The NHK Akita Broadcasting Station (NHK秋田放送局, NHK Akita Hōsō Kyoku) is a unit of the NHK that oversees terrestrial broadcasting in Akita Prefecture.

==History==
The Akita station received its license on December 21, 1931 (callsign JOUK, 645kc, output 300W) and started broadcasting in February 1932. Radio 2 (JOUB, 1080kc, output 500W) followed on September 15, 1946. On July 1, 1951, JOUK moved to 820kc and JOUB to 1470kc.

On December 25, 1959, television broadcasts started while broadcasts of the second network started on October 13, 1962.

On June 1, 1964, it started experimental FM broadcasts (JOUK-FMX), 86,7 Mc, output 3kW. Initially the stereo broadcasts were relayed from Tokyo, but from February 24, 1965, it was sent in from Sendai instead.
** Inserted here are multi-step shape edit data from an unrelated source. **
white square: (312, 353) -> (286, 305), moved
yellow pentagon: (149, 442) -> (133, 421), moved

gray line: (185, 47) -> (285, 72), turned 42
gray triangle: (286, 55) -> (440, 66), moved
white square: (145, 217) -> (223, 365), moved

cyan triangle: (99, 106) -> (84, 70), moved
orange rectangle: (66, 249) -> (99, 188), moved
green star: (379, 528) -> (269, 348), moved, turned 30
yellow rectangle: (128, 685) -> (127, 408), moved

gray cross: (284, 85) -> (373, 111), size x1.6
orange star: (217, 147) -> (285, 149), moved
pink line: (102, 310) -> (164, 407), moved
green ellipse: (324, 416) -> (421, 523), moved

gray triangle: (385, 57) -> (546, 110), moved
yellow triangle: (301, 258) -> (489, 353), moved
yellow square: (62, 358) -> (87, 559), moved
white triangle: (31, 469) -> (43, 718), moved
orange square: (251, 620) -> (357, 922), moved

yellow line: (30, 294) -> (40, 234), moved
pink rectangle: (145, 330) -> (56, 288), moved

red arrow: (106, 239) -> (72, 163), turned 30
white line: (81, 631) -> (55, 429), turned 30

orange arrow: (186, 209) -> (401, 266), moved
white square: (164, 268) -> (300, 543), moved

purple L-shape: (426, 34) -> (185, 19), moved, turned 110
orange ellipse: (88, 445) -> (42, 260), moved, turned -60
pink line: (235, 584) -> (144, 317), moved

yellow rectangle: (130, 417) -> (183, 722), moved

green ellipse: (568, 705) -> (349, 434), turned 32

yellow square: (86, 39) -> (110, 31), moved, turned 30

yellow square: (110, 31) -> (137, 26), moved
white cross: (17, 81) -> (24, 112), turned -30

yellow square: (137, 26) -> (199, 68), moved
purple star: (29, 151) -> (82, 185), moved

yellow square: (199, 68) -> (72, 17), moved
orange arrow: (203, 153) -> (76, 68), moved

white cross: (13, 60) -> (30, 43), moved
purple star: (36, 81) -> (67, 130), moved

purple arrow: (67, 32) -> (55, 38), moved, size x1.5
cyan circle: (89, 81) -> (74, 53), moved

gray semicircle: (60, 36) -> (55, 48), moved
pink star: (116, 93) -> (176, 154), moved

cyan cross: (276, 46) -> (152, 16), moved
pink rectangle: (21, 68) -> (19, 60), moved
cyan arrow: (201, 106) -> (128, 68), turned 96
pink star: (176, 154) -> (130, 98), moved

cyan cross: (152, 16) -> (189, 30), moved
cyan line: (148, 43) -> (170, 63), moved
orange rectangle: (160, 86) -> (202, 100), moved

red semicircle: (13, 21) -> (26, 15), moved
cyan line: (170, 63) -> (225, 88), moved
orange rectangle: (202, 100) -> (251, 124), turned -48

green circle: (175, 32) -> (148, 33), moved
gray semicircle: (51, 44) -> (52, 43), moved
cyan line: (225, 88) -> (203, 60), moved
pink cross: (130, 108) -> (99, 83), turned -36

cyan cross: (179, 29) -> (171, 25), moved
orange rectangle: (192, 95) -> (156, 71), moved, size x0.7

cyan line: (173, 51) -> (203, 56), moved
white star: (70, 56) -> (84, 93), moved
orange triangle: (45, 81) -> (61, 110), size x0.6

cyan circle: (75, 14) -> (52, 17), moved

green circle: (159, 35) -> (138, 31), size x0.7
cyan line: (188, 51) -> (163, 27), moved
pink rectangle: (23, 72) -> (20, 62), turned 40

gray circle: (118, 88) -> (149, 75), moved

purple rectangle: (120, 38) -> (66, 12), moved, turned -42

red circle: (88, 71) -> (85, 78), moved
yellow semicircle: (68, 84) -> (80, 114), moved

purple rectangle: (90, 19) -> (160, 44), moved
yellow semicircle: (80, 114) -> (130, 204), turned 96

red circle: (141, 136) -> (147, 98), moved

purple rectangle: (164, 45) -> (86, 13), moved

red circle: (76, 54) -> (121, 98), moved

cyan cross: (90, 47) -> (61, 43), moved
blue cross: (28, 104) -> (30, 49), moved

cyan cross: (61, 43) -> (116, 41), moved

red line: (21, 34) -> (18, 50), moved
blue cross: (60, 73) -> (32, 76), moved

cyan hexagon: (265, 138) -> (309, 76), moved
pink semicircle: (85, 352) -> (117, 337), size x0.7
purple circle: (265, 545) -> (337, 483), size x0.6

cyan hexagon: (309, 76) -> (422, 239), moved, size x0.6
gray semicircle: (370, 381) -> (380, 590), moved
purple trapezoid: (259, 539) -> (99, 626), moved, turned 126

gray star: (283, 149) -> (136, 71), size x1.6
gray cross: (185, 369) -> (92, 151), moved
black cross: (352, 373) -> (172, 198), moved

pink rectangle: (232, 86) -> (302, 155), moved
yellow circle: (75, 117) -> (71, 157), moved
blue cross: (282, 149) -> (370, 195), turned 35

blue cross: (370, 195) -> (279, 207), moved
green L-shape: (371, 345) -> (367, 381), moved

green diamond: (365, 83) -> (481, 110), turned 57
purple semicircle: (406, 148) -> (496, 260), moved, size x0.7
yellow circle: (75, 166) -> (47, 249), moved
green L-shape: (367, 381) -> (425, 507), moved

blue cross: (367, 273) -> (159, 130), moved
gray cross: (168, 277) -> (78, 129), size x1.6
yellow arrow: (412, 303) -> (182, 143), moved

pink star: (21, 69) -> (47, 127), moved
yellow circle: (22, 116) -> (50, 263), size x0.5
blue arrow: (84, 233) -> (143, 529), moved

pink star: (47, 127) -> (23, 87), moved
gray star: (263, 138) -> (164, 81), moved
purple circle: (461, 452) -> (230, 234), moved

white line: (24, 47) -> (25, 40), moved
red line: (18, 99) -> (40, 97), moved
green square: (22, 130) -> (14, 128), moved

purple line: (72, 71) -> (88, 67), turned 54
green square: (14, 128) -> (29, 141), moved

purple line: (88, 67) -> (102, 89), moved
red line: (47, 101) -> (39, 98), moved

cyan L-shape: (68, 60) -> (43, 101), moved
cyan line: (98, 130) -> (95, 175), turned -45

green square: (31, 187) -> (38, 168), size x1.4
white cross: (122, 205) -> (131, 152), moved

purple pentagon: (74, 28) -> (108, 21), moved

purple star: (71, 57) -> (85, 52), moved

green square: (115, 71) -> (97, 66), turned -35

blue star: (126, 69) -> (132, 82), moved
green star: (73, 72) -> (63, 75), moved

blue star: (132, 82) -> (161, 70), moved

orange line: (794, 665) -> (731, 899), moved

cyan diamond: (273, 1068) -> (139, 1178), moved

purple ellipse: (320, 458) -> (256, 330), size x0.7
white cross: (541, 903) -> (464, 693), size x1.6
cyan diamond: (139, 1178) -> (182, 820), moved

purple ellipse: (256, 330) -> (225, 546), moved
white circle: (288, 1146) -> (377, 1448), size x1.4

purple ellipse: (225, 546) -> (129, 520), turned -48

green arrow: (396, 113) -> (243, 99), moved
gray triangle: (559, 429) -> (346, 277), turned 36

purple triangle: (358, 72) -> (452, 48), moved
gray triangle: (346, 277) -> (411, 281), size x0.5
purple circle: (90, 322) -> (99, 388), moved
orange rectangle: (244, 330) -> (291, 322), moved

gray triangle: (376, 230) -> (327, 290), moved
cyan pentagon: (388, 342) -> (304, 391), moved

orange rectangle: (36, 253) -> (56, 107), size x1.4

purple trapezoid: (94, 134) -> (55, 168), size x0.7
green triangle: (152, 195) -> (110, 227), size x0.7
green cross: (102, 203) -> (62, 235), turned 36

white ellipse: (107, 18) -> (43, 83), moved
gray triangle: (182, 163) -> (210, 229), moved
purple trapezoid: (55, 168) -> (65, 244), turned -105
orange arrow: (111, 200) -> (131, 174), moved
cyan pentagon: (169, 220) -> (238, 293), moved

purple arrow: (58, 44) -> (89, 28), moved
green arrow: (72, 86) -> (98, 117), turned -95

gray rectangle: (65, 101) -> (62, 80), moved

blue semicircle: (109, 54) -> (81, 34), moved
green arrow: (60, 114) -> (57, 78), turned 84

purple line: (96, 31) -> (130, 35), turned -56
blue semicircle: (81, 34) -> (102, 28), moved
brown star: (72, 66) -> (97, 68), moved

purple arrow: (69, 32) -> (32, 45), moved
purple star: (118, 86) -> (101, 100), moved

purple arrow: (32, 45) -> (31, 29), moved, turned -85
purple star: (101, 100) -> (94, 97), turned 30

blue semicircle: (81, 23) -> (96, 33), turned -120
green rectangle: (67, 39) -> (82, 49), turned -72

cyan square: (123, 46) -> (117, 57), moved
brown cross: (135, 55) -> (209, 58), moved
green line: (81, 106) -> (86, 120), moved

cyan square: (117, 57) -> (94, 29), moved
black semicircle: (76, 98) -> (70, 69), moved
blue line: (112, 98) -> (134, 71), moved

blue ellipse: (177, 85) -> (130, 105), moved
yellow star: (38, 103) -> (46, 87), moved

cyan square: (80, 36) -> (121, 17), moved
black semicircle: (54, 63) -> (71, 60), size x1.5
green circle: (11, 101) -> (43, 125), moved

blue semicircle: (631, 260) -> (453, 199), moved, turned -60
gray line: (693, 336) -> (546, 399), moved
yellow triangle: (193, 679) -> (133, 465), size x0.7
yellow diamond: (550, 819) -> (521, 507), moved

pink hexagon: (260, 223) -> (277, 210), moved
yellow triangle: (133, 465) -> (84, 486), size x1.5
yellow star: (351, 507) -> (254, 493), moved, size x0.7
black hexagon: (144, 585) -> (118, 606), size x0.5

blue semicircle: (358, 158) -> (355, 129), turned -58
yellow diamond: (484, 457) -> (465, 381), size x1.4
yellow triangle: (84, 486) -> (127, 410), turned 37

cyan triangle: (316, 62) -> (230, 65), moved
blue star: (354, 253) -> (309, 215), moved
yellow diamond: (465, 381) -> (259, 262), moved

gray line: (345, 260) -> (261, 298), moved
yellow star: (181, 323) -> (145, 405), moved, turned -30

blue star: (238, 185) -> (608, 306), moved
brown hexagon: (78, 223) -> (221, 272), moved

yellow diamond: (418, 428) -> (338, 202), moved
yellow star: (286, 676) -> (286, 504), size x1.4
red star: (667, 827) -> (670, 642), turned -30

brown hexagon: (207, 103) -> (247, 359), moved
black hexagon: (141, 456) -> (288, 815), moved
Both TV channels started color broadcasts on March 20, 1966. In 1970, local news items began to be shot on color film.

On April 1, 1971, the Akita Radio 2 station started broadcasting with a larger output of 500kW, in order to combat loss of signal in northern Japan. In 1977, work to convert local operations to stereo started. Following changes to the AM frequency plan in 1978, JOUK moved to 1503kHz and JOUB to 774kHz. The introduction of PCM lines for FM broadcasting led to the end of the dependence on the Sendai station for stereo broadcasting in 1980. Television stereo broadcasts began on NHK General TV (JOUK-TV) on August 8, 1985, while JOUB-TV followed on March 21, 1991.

On June 5, 2023, NHK+ added programming from Akita, including the evening news bulletin News Komachi (ニュースこまち).